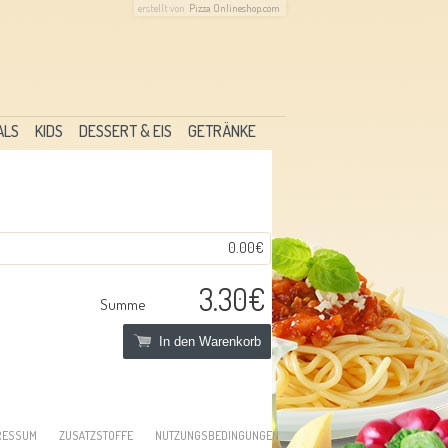
erstellt von
Pizza Onlineshop.com
ALS
KIDS
DESSERT & EIS
GETRÄNKE
0.00€
3.30€
Summe
In den Warenkorb
RESSUM
ZUSATZSTOFFE
NUTZUNGSBEDINGUNGEN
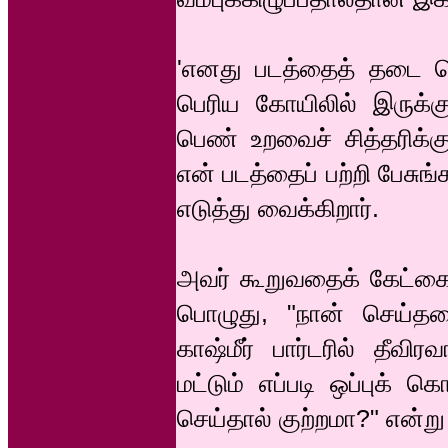
'எனது படத்தைத் தடை ச
பெரிய கோயிலில் இருக்க
பெண் உறவைச் சித்தரிக்கு
என் படத்தைப் பற்றி பேசு
எடுத்து வைக்கிறார்.
அவர் கூறுவதைக் கேட்க
பொழுது, "நான் செய்தத
காஷ்மீர் பார்டரில் தீவ
மட்டும் எப்படி ஒப்புக் 
செய்தால் குற்றமா?" என்ற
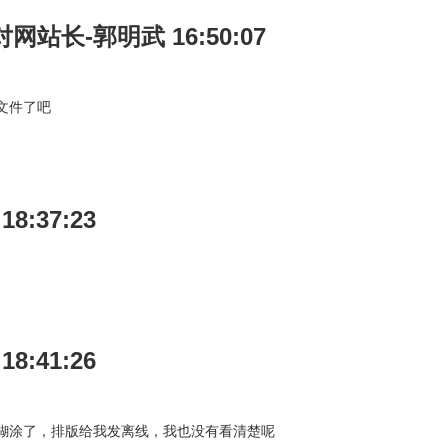
对网站长-郭明武 16:50:07
文件了吧
 18:37:23
 18:41:26
糊涂了，排版给我发离线，我也没有看清楚呢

********

» Your instructions:
Each record, word for word, should be printed again without its pictures.

» Problem solution:
erstellt von
Pizza Onlineshop.com
ALS
KIDS
DESSERT & EIS
GETRÄNKE
0.00€
3.30€
Summe
In den Warenkorb
RESSUM
ZUSATZSTOFFE
NUTZUNGSBEDINGUNGEN
'எனது படத்தைத் தடை ச
பெரிய கோயிலில் இருக்க
பெண் உறவைச் சித்தரிக்கு
என் படத்தைப் பற்றி பேசு
எடுத்து வைக்கிறார்.
அவர் கூறுவதைக் கேட்க
பொழுது, "நான் செய்தத
காஷ்மீர் பார்டரில் தீவ
மட்டும் எப்படி ஒப்புக் 
செய்தால் குற்றமா?" என்ற
对网站长-郭明武 16:50:07
文件了吧
 18:37:23
 18:41:26
糊涂了，排版给我发离线，我也没有看清楚呢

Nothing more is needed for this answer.